Gleich zu Beginn- "Die Stimmen" kann nicht ganz mithalten. Vielleicht liegt es daran, dass es ein früheres Werk der Autorin ist.
Nichtsdestotrotz fand ich das Buch sehr originell und spannend.
Die Gattin eines Internatslehrers, der am Elite-Internat Issing tätig ist, wird auf heimtückische Art umgebracht. Der Täter schleicht sich von hinten an und erwürgt das Opfer mit einer "Gavotte", einer feinen Drahtschlinge. Zunächst scheint der Fall für die Kommissarin Mona Seiler eine eindeutige Sache. Danner, der Ehemann, gerät schnell unter Verdacht, denn schon während der Ehe hat er seine Frau oft misshandelt.
Kurz darauf wird ein weiteres Mordopfer gefunden, Konstantin Steyer. Zunächst scheint die einzige Verbindung die Tatwaffe zu sein. Doch das dritte Mordopfer, Robert Amondsen, bringt Klarheit in die Zusammenhänge.
Die übermüdete Ermittlerin Mona merkt jedoch nicht, dass sie selbst in das Visier des Täters gerät...

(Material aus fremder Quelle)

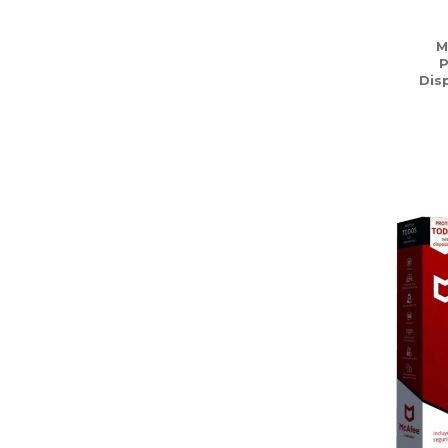
M
P
Disp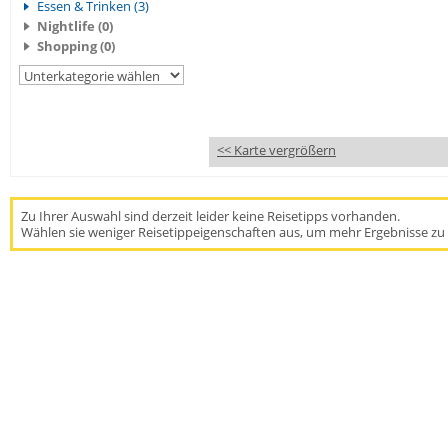
Essen & Trinken (3)
Nightlife (0)
Shopping (0)
<< Karte vergrößern
Zu Ihrer Auswahl sind derzeit leider keine Reisetipps vorhanden.
Wählen sie weniger Reisetippeigenschaften aus, um mehr Ergebnisse zu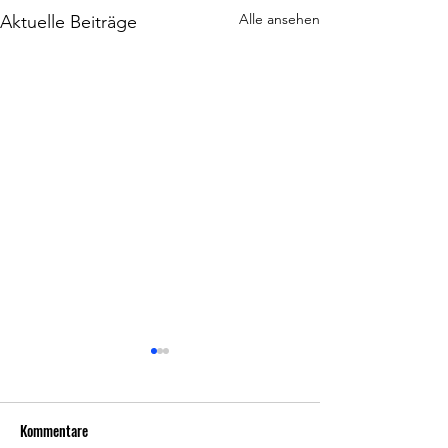
Alle ansehen
Aktuelle Beiträge
Niederlage in Darmstadt! Mit
Zuversicht in die nächsten
Spiele!
Kommentare
In der Auftaktwoche in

Christa von Bernuth gelingt es, eine wirklich spannende Handlung kurzweilig zu erzählen. Dass sie dies im Präsens tut, hat mich persönlich nicht gestört. Besonders gelungen ist ihr, dass sie mit dem Stilmittes des Perspektivenwechsels arbeitet. Trotzdem bleibt die Spannung bis zum Schluss erhalten.

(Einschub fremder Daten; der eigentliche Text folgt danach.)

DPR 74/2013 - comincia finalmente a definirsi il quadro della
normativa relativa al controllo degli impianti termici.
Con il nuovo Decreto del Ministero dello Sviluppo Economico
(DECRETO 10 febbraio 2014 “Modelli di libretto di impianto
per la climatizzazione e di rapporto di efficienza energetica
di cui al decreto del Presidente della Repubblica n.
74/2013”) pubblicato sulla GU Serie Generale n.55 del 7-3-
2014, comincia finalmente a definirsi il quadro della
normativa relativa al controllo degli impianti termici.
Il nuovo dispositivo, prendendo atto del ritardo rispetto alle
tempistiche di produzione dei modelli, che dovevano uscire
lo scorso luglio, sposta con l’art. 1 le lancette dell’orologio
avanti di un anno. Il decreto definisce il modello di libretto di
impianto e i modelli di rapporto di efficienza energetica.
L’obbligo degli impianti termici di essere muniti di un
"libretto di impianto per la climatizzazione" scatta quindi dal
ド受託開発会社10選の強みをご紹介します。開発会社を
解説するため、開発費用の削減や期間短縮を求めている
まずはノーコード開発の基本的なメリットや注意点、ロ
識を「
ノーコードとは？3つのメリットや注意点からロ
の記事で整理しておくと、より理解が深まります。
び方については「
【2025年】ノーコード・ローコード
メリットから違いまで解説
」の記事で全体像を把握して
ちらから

Wie der Mörder seine Drahtschlinge langsam zuzieht, so verfährt Bernuth auch mit dem Spannungsbogen.
Ein kleiner Punktabzug für das zwar überraschende, aber nicht so ganz schlüssige Ende, besonders rund um den showdown bei der Verfolgung von Mona. Mehr möchte ich aber nicht verrate.
Alles in allem ein gelungener Thriller, der zu Recht verfilmt wurde.